Sam fights her instinctive urge to shut the conversation down and tries to be supportive. “The man was a dick.”

Hart smiles sadly, all Don’t-Cry-For-Me-Argentina. “Yeah, I guess.” And Sam finds herself getting sort of angry now, “No, really. Who does that? Who breaks up with someone on the phone, tells someone they’re bad in bed, and then transfers out without saying a word.”

“He didn’t say I was bad –”

“Hart, I didn’t say this before because you were an idiot back then, but we’re partners so I’m telling you now: if the sex is that bad, maybe it’s not something a book can fix. Maybe you’re just not that into each other.”

“I never said the sex –”

“And besides, Agent Matthews isn’t the only fish in the sea. I mean, just look at everything out here.” Sam gestures at the tables surrounding them. “We’ve been here, what? Fifteen minutes? And we’ve already had three women try to pick us up. And Misha seemed really into you. So… you know, there are options out there. Options other than Matthews.”

“Do you think the sex was –”

Sam holds her hand up for silence. “So, you know. Stop moaning about Matthews and get on with your life. Dress nice and go on dates. Put shit in your hair once in a while. Live a little. I don’t know, figure it out.”

There’s a pause where Sam drinks her drink and the two of them resolutely don’t look at each other.

“Gee thanks, Fuller.” Hart’s voice is sarcastic, but Sam’s pretty sure she gets it. She bumps her shoulder into Hart’s and Hart bumps back.

Yeah, they’re good. And now, hopefully, they can stop having feelings all over each other and get back to work.


 

They’re back again the next night. Sam’s put her foot down on the whole dress issue so she’s in some ridiculously tight black trousers. She’d love to complain about whoever the hell is getting them all this stuff, but there’s actually enough space to stick her hands in her pockets so she’s doing a lot better than Hart who’s stuck in yet another skirt.

They mingle much faster this time. They’re both good with names and faces, and take the time to wander about the bar a little, nodding at the people they’d met the last time and angling for a seat that lets them see as much of the room as possible. They avoid the enclaves with the larger tables since those seem to signal moresomes and stick to the smaller tables on the main floor in front of the bar.

When Misha comes over again and brings some of her friends, Hart actually remembers to introduce Sam as her girlfriend.

“It’s nice to meet you again,” Sam says, and smiles warningly with all her teeth. She figures she might as well play up the whole possessive aspect if she’s going to have to stick with Hart on this one. Some of the ladies shrink back but one of them, Shania, bares her own teeth and tightens her grip on Sam’s hand, and Sam is vaguely intrigued, though not enough to jeopardize the operation they’ve got going.

Story of my life, she think wryly, and settles back into the sofa with Hart, stretches her arm out behind her so Hart has a full range of motion if needed.

It turns out that a few of them are less interested in Hart and more interested in whether Hart’s kept in touch with the Miss New York from her time on the pageant circuit and whether or not Hart knows if she’s on the market again.

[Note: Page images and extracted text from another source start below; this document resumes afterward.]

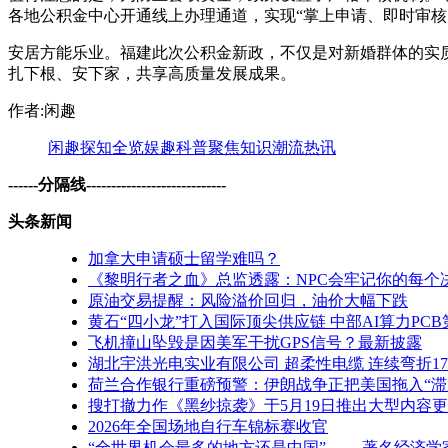
各地公积金中心开通线上办理通道，实现“掌上申请、即时审核
安居方能乐业。福建此次公积金新政，不仅是对新婚群体的实
扎下根、安下家，共享高质量发展成果。
作者:闲趣
闲趣
探知
全览
娱趣
科普
聚焦
知识
潮流
热讯
------分隔线----------------------------
头条新闻
加拿大申请硕士留学难吗？
《黎明行者之血》总监透露：NPC会牢记你的每个
原油交易提醒：风险溢价回归，油价大幅下跌
黄石“四小龙”打入国际顶尖供应链 中部AI算力PC
飞机撞山坠毁是因美军干扰GPS信号？最新披露
湖北宇洪光电实业有限公司 超柔性电缆 连续弯折17
荷兰合作银行重磅预警：伊朗战争正把美国拖入“滞
搜打撤力作《黑纱掠袭》于5月19日推出大型内容
2026年全国场地自行车锦标赛收官
“全世界机会最多的地方还是中国” ——著名经济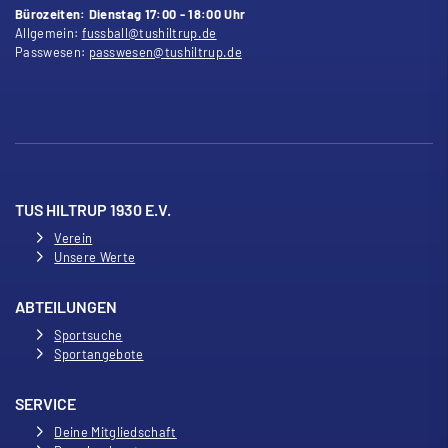
Bürozeiten: Dienstag 17:00 - 18:00 Uhr
Allgemein:
fussball@tushiltrup.de
Passwesen:
passwesen@tushiltrup.de
TUS HILTRUP 1930 E.V.
Verein
Unsere Werte
ABTEILUNGEN
Sportsuche
Sportangebote
SERVICE
Deine Mitgliedschaft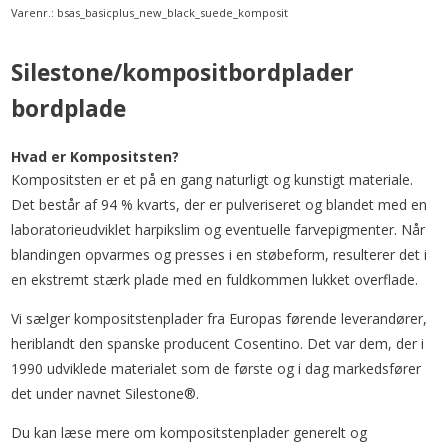
Varenr.:
bsas_basicplus_new_black_suede_komposit
Silestone/kompositbordplader
bordplade
Hvad er Kompositsten?
Kompositsten er et på en gang naturligt og kunstigt materiale.
Det består af 94 % kvarts, der er pulveriseret og blandet med en
laboratorieudviklet harpikslim og eventuelle farvepigmenter. Når
blandingen opvarmes og presses i en støbeform, resulterer det i
en ekstremt stærk plade med en fuldkommen lukket overflade.
Vi sælger kompositstenplader fra Europas førende leverandører,
heriblandt den spanske producent Cosentino. Det var dem, der i
1990 udviklede materialet som de første og i dag markedsfører
det under navnet Silestone®.
Du kan læse mere om kompositstenplader generelt og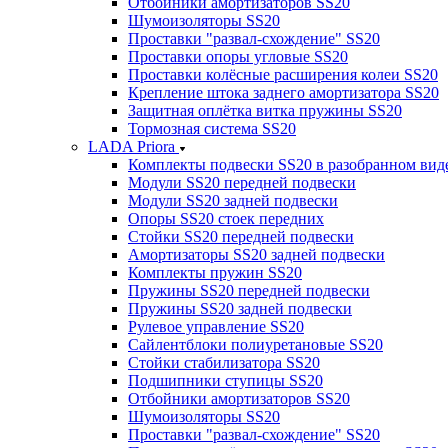
Отбойники амортизаторов SS20
Шумоизоляторы SS20
Проставки "развал-схождение" SS20
Проставки опоры угловые SS20
Проставки колёсные расширения колеи SS20
Крепление штока заднего амортизатора SS20
Защитная оплётка витка пружины SS20
Тормозная система SS20
LADA Priora
Комплекты подвески SS20 в разобранном вид
Модули SS20 передней подвески
Модули SS20 задней подвески
Опоры SS20 стоек передних
Стойки SS20 передней подвески
Амортизаторы SS20 задней подвески
Комплекты пружин SS20
Пружины SS20 передней подвески
Пружины SS20 задней подвески
Рулевое управление SS20
Сайлентблоки полиуретановые SS20
Стойки стабилизатора SS20
Подшипники ступицы SS20
Отбойники амортизаторов SS20
Шумоизоляторы SS20
Проставки "развал-схождение" SS20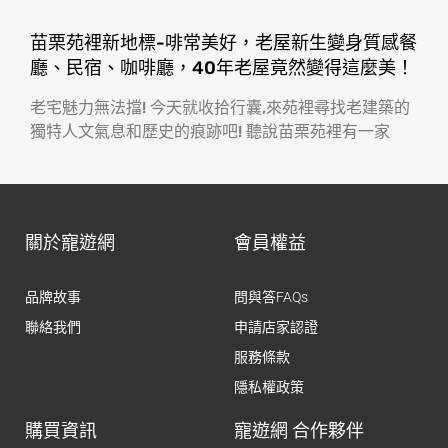
苗栗苑裡新地標-啡常美好，老屋新生變身質感餐
廳、民宿、咖啡廳，40年老屋竟然變得這麼美！
老宅魅力無法擋! 今天就收拾行囊,來苑裡尋找老建築的
獨特人文氣息和歷史的痕跡吧! 聽說苗栗苑裡有一家
關於寵遊網
會員權益
品牌故事
問與答FAQs
聯絡我們
申請店家認證
服務條款
隱私權政策
購買資訊
寵遊網 合作夥伴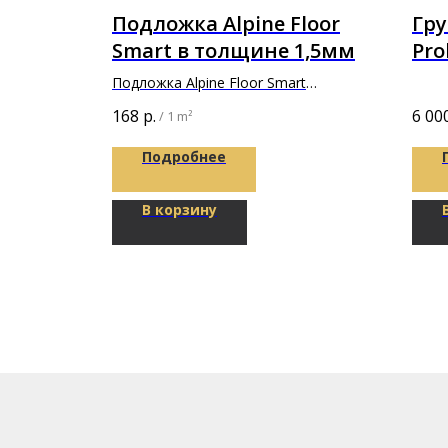
жке
Подложка Alpine Floor
Гру
 SF
Smart в толщине 1,5мм
Pro
 кг
Подложка Alpine Floor Smart
1000х500х1,5мм
168
р.
6 00
/
1 m²
Подробнее
В корзину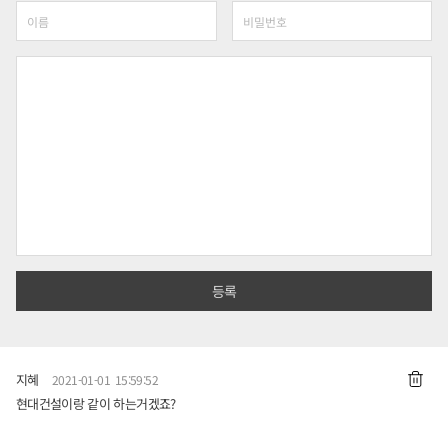
지혜
2021-01-01 15:59:52
현대건설이랑 같이 하는거겠죠?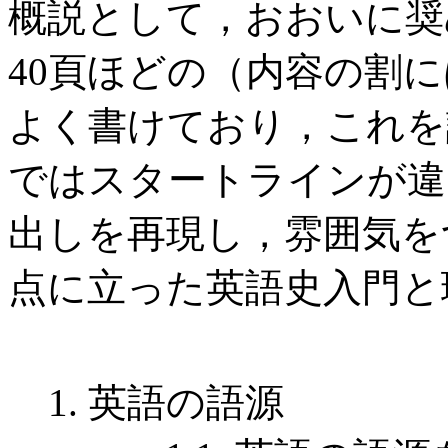
概説として，おおいに奨められ
40頁ほどの（内容の割
よく書けており，これを
ではスタートラインが違
出しを再現し，雰囲気を
点に立った英語史入門と
1. 英語の語源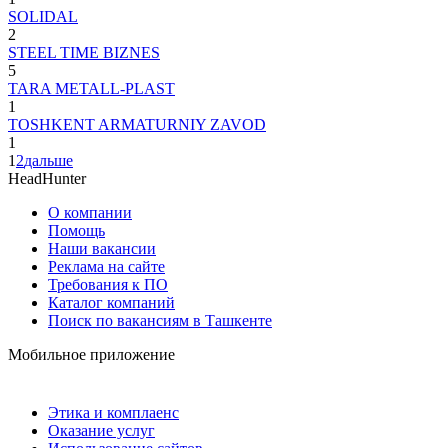
SOLIDAL
2
STEEL TIME BIZNES
5
TARA METALL-PLAST
1
TOSHKENT ARMATURNIY ZAVOD
1
1
2
дальше
HeadHunter
О компании
Помощь
Наши вакансии
Реклама на сайте
Требования к ПО
Каталог компаний
Поиск по вакансиям в Ташкенте
Мобильное приложение
Этика и комплаенс
Оказание услуг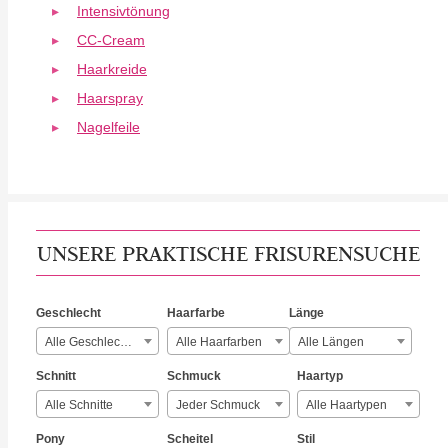
Intensivtönung
CC-Cream
Haarkreide
Haarspray
Nagelfeile
UNSERE PRAKTISCHE FRISURENSUCHE
Geschlecht
Haarfarbe
Länge
Alle Geschlechter
Alle Haarfarben
Alle Längen
Schnitt
Schmuck
Haartyp
Alle Schnitte
Jeder Schmuck
Alle Haartypen
Pony
Scheitel
Stil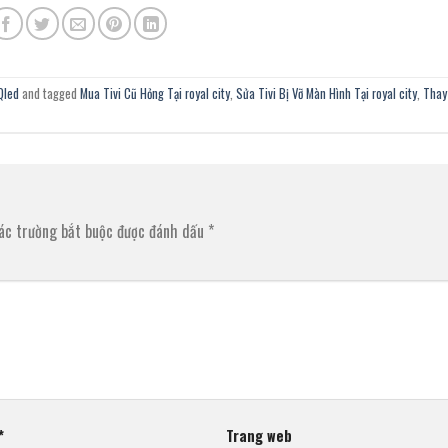
Qled
and tagged
Mua Tivi Cũ Hỏng Tại royal city
,
Sửa Tivi Bị Vỡ Màn Hình Tại royal city
,
Thay
ác trường bắt buộc được đánh dấu
*
*
Trang web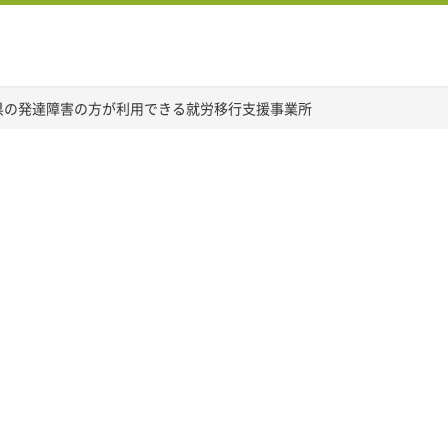
県の発達障害の方が利用できる就労移行支援事業所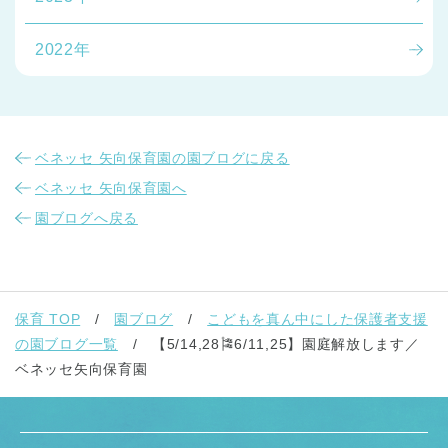
2022年
ベネッセ 矢向保育園の園ブログに戻る
ベネッセ 矢向保育園へ
園ブログへ戻る
保育 TOP
園ブログ
こどもを真ん中にした保護者支援
の園ブログ一覧
【5/14,28🎏6/11,25】園庭解放します／
ベネッセ矢向保育園
神奈川県
神奈川県 全域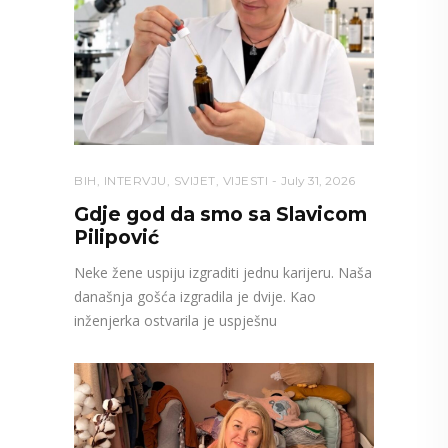
BIH
,
INTERVJU
,
SVIJET
,
VIJESTI
July 31, 2026
Gdje god da smo sa Slavicom
Pilipović
Neke žene uspiju izgraditi jednu karijeru. Naša
današnja gošća izgradila je dvije. Kao
inženjerka ostvarila je uspješnu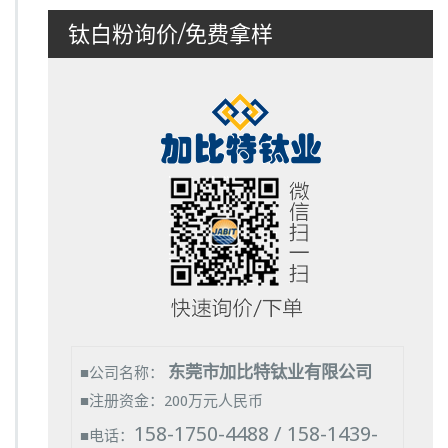
钛白粉询价/免费拿样
东莞市加比特钛业有限公司
■公司名称：
■注册资金：200万元人民币
158-1750-4488 / 158-1439-
■电话：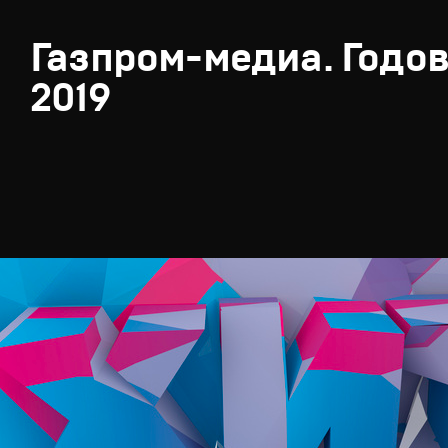
Газпром-медиа. Годов
2019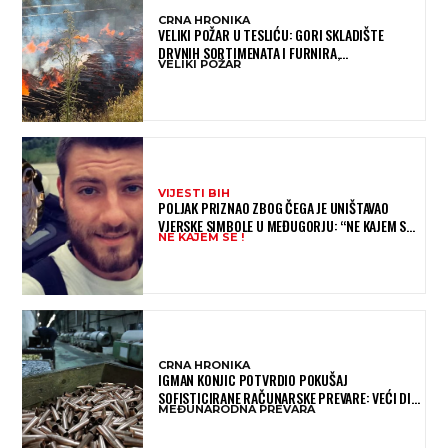
CRNA HRONIKA
VELIKI POŽAR U TESLIĆU: GORI SKLADIŠTE
DRVNIH SORTIMENATA I FURNIRA,
VELIKI POŽAR
VATROGASCIMA STIŽE POMOĆ IZ VIŠE GRADOVA
VIJESTI BIH
POLJAK PRIZNAO ZBOG ČEGA JE UNIŠTAVAO
VJERSKE SIMBOLE U MEĐUGORJU: “NE KAJEM SE I
NE KAJEM SE !
PONOVIO BIH SVE”
CRNA HRONIKA
IGMAN KONJIC POTVRDIO POKUŠAJ
SOFISTICIRANE RAČUNARSKE PREVARE: VEĆI DIO
MEĐUNARODNA PREVARA
NOVCA BLOKIRAN, OČEKUJE SE POVRAT
SREDSTAVA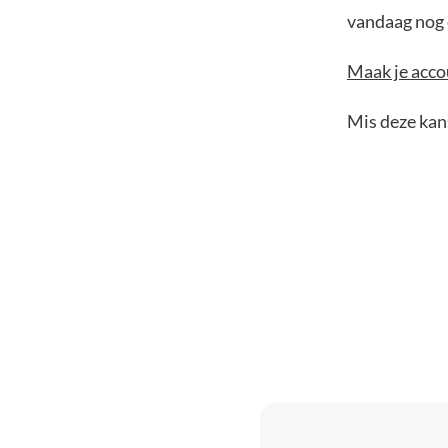
vandaag nog e
Maak je accou
Mis deze kans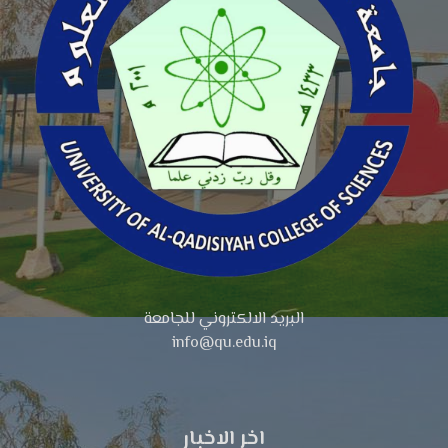
البريد الالكتروني للجامعة
info@qu.edu.iq
اخر الاخبار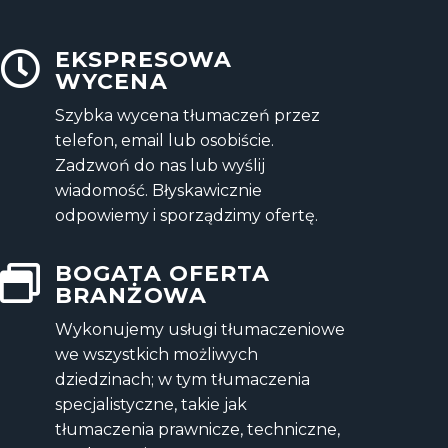
EKSPRESOWA
WYCENA
Szybka wycena tłumaczeń przez
telefon, email lub osobiście.
Zadzwoń do nas lub wyślij
wiadomość. Błyskawicznie
odpowiemy i sporządzimy ofertę.
BOGATA OFERTA
BRANŻOWA
Wykonujemy
usługi tłumaczeniowe
we wszystkich możliwych
dziedzinach; w tym tłumaczenia
specjalistyczne, takie jak
tłumaczenia prawnicze, techniczne,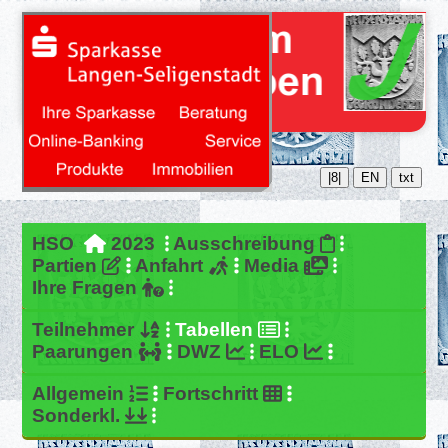
|8|
EN
txt
HSO
2023
Ausschreibung
Partien
Anfahrt
Media
Ihre Fragen
Teilnehmer
Tabellen
Paarungen
DWZ
ELO
Allgemein
Fortschritt
Sonderkl.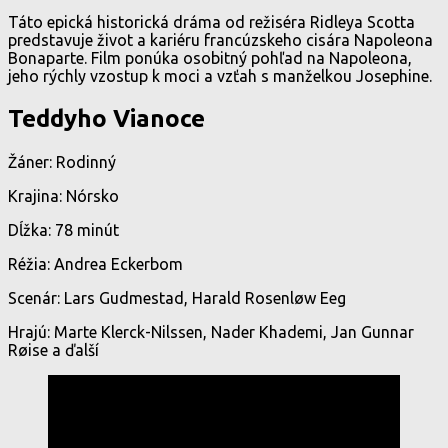
Táto epická historická dráma od režiséra Ridleya Scotta
predstavuje život a kariéru francúzskeho cisára Napoleona
Bonaparte. Film ponúka osobitný pohľad na Napoleona,
jeho rýchly vzostup k moci a vzťah s manželkou Josephine.
Teddyho Vianoce
Žáner: Rodinný
Krajina: Nórsko
Dĺžka: 78 minút
Réžia: Andrea Eckerbom
Scenár: Lars Gudmestad, Harald Rosenløw Eeg
Hrajú: Marte Klerck-Nilssen, Nader Khademi, Jan Gunnar
Røise a ďalší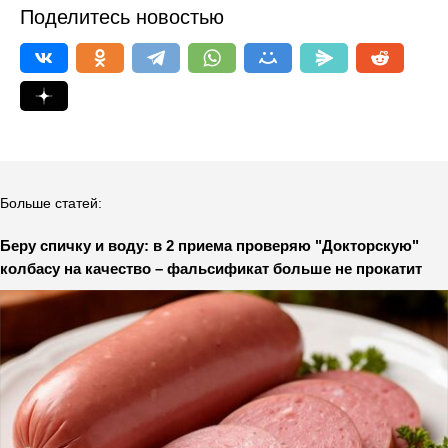
Поделитесь новостью
Больше статей:
Беру спичку и воду: в 2 приема проверяю "Докторскую"
колбасу на качество – фальсификат больше не прокатит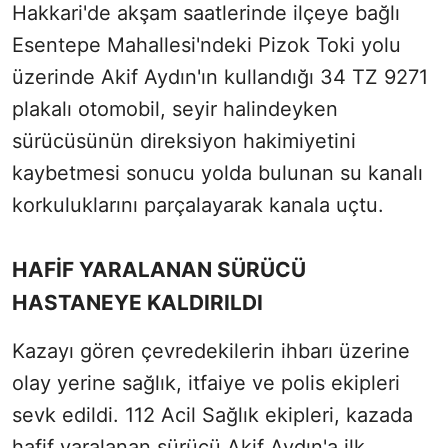
Hakkari'de akşam saatlerinde ilçeye bağlı
Esentepe Mahallesi'ndeki Pizok Toki yolu
üzerinde Akif Aydın'ın kullandığı 34 TZ 9271
plakalı otomobil, seyir halindeyken
sürücüsünün direksiyon hakimiyetini
kaybetmesi sonucu yolda bulunan su kanalı
korkuluklarını parçalayarak kanala uçtu.
HAFİF YARALANAN SÜRÜCÜ
HASTANEYE KALDIRILDI
Kazayı gören çevredekilerin ihbarı üzerine
olay yerine sağlık, itfaiye ve polis ekipleri
sevk edildi. 112 Acil Sağlık ekipleri, kazada
hafif yaralanan sürücü Akif Aydın'a ilk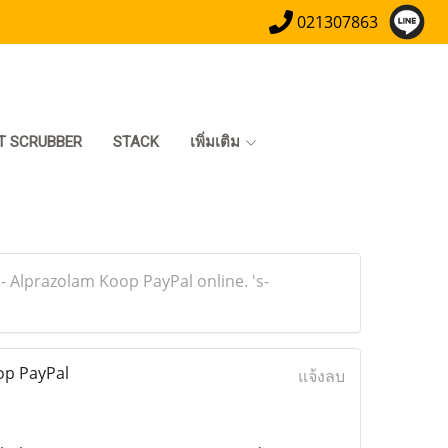
021307863
T SCRUBBER
STACK
เพิ่มเติม
 Alprazolam Koop PayPal online. 's-
op PayPal
แจ้งลบ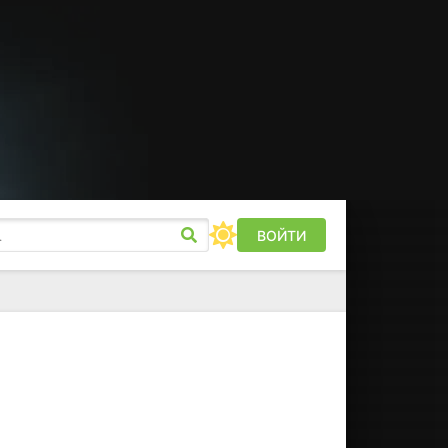
ВОЙТИ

“I’m pretty sure Karen lives with Tina now,” Hart laughs, “and I really don’t think you want to take Tina on.”

“Pretty sure? You haven’t really kept in touch?” One of the other girls – Chloe, maybe? – wants to know.

“Well, we do the email thing sometimes. I mean, work was pretty busy and then I was doing the whole talk show and book thing. I was a bit bad about keeping in touch.” Hart shrugs. “I’m trying to be better about it now.”

“Well,” Chloe insists, “if they’re up for it, you should bring her down here with you.”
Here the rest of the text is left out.